Okay, okay. It’s official.
I’ve been in denial for the last six months or so. Despite plenty of friends telling me to pull my finger out and train harder if I want to ride better – including a deeply-frustrated riding pal of mine, Albert, who’s long since graduated to a higher grade – I’ve blissfully been cruising about thinking all will be okay since my most recent criterium win, way back in February.
Of course, as I well knew myself deep down, this attitude was nothing but fanciful tripe. Yet for many months I found all manner of excuses and didn’t do anything about it. However after a winter of considerable discontent on the bike, (and only the occasional flirtation with doing any proper training thanks largely to the urgings of my mate Albert) several pretty ordinary DNFs in the past six weeks finally spurred me into action.

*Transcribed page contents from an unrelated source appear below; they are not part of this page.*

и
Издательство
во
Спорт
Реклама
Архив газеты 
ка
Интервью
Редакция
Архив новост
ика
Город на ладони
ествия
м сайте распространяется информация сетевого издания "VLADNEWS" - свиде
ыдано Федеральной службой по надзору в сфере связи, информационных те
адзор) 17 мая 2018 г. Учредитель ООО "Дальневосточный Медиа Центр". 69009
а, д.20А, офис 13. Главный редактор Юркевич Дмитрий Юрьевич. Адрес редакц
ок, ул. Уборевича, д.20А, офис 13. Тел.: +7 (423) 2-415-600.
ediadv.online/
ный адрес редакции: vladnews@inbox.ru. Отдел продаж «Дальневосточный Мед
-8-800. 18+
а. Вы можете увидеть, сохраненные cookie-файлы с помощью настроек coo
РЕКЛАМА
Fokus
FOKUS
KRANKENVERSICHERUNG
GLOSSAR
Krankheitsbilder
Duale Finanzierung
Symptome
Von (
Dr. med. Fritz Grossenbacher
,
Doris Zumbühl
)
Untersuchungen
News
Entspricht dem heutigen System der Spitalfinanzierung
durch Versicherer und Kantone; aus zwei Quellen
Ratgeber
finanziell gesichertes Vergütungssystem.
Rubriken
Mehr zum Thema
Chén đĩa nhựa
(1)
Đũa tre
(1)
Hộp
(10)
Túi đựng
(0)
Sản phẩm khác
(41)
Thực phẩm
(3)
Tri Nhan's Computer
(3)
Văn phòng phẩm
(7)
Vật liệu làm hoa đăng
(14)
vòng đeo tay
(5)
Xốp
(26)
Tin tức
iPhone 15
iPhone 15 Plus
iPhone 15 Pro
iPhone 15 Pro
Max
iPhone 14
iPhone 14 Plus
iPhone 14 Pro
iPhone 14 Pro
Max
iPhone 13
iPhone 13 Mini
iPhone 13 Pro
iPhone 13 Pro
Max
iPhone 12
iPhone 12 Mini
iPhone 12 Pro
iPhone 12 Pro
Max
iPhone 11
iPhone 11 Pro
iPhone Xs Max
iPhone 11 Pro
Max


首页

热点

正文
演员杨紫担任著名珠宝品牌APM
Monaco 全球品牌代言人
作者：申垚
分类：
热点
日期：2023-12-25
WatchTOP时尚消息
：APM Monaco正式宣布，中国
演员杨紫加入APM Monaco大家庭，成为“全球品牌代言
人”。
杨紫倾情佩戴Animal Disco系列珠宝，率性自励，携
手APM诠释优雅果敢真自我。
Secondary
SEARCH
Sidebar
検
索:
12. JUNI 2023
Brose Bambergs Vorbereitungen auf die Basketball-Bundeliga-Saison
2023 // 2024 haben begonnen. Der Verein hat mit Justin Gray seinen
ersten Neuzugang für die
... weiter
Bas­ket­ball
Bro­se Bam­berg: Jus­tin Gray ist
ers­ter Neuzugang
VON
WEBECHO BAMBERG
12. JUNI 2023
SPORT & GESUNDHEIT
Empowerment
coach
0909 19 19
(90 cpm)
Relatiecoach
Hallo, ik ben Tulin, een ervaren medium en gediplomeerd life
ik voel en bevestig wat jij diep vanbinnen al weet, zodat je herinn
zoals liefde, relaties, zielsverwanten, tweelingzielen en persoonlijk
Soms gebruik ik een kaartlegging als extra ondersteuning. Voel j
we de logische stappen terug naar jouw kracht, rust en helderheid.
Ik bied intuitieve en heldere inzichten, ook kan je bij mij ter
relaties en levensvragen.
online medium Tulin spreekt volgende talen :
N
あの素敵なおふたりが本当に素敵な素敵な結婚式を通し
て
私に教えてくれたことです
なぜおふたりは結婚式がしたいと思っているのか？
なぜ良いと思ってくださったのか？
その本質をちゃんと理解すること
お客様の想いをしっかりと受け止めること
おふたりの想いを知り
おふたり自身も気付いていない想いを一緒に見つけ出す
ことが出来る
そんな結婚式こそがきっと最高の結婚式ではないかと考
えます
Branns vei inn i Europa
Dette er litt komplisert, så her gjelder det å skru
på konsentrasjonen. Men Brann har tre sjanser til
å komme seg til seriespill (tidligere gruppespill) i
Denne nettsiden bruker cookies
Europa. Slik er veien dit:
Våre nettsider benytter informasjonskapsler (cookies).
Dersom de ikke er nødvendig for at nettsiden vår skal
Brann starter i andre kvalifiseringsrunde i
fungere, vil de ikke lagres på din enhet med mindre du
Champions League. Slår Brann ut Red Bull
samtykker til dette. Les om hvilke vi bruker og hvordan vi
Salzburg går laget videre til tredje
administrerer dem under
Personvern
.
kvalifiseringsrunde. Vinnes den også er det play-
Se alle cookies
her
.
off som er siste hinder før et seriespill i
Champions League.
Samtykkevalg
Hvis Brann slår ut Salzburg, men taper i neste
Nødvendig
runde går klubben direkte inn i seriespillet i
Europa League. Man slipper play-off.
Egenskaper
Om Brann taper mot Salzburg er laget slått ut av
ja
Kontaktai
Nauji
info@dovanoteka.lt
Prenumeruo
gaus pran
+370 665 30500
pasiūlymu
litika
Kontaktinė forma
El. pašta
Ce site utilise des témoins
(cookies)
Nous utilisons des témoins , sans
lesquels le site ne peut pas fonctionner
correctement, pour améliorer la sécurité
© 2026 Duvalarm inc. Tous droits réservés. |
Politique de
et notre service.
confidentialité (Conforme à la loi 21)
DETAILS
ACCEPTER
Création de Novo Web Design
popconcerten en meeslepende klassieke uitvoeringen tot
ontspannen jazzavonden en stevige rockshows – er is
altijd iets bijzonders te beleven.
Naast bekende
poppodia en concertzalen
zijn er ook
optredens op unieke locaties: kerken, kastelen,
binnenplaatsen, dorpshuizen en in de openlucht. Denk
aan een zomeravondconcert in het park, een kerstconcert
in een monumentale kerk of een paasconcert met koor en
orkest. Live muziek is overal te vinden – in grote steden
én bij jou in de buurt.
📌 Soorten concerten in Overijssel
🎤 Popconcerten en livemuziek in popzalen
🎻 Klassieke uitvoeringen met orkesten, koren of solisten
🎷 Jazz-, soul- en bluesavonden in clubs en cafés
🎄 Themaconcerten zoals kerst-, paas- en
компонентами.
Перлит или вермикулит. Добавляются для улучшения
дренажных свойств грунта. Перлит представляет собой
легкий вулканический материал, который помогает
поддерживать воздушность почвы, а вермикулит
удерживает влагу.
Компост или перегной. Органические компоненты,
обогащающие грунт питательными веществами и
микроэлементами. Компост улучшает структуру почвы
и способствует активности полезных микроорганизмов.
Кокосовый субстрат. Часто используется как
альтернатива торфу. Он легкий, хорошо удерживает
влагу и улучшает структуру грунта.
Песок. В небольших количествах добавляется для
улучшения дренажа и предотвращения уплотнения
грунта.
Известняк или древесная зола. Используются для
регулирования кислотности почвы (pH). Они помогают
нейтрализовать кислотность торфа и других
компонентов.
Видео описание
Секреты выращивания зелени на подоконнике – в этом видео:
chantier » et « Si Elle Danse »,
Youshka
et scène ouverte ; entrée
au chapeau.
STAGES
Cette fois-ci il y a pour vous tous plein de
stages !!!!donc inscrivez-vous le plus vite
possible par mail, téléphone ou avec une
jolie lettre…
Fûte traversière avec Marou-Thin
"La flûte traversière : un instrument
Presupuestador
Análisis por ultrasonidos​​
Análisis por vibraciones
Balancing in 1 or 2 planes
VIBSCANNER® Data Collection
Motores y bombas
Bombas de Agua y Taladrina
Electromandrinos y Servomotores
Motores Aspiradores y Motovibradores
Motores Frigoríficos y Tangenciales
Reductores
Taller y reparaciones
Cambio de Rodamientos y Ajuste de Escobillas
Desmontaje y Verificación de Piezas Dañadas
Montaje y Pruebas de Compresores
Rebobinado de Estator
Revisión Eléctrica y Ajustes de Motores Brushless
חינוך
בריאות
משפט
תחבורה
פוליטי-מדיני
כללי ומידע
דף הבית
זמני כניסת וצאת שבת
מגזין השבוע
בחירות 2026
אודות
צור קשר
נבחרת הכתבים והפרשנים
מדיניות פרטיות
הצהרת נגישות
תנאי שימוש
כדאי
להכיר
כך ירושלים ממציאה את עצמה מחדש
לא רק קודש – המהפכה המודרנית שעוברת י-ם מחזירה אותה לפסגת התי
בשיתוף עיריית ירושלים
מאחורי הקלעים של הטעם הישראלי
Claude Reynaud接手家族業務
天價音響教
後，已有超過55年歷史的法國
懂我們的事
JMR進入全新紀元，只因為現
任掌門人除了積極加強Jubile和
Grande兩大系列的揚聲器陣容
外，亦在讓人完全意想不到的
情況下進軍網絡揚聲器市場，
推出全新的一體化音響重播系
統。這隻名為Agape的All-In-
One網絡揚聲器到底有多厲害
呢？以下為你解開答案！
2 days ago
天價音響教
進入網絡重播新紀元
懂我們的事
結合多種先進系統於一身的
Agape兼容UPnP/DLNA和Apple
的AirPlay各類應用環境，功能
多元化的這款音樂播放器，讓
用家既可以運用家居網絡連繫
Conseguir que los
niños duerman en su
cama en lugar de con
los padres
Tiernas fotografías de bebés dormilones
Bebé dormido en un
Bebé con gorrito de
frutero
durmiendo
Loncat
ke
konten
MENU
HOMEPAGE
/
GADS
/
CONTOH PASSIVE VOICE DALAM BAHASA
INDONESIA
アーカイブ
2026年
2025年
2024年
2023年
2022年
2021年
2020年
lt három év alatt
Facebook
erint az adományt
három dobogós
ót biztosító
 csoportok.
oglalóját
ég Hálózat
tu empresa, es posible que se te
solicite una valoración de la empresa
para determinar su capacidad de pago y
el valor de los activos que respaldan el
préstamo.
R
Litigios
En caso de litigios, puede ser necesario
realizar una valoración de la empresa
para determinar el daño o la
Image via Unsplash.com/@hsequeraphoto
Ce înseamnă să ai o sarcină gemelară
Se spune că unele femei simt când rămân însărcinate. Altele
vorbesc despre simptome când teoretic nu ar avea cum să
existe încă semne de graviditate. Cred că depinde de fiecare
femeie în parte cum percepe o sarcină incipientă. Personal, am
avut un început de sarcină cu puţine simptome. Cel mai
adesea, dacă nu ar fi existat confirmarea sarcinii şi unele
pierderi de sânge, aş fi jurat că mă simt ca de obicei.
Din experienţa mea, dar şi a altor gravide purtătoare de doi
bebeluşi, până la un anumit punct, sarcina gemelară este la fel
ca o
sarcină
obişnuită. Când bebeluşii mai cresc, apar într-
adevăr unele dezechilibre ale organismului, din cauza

As I write this I’m barely two weeks back into a structured training program. But already the difference is pretty remarkable. According to that elastic thing strapped to my chest, my threshold heart rate has already increased by two beats on my initial test. It’s as if an internal switch has been flicked, and my system is “on” again.
Even better, when I raced the other night I felt something I haven’t felt in a long time at the end: strong. The fact I imploded spectacularly after surging on the final lap in a suicidal attempt to bridge what I thought would be the winning break – it wasn’t – doesn’t matter. The tank still had plenty of gas in it after 50 minutes spent at nearly 40km/h despite brutal headwinds. The fact I was in a position, and condition, to even consider trying to win was a win in itself.
It was significant progress. It was a great feeling. And it was just the carrot I need to train even harder. Which I fully intend to do.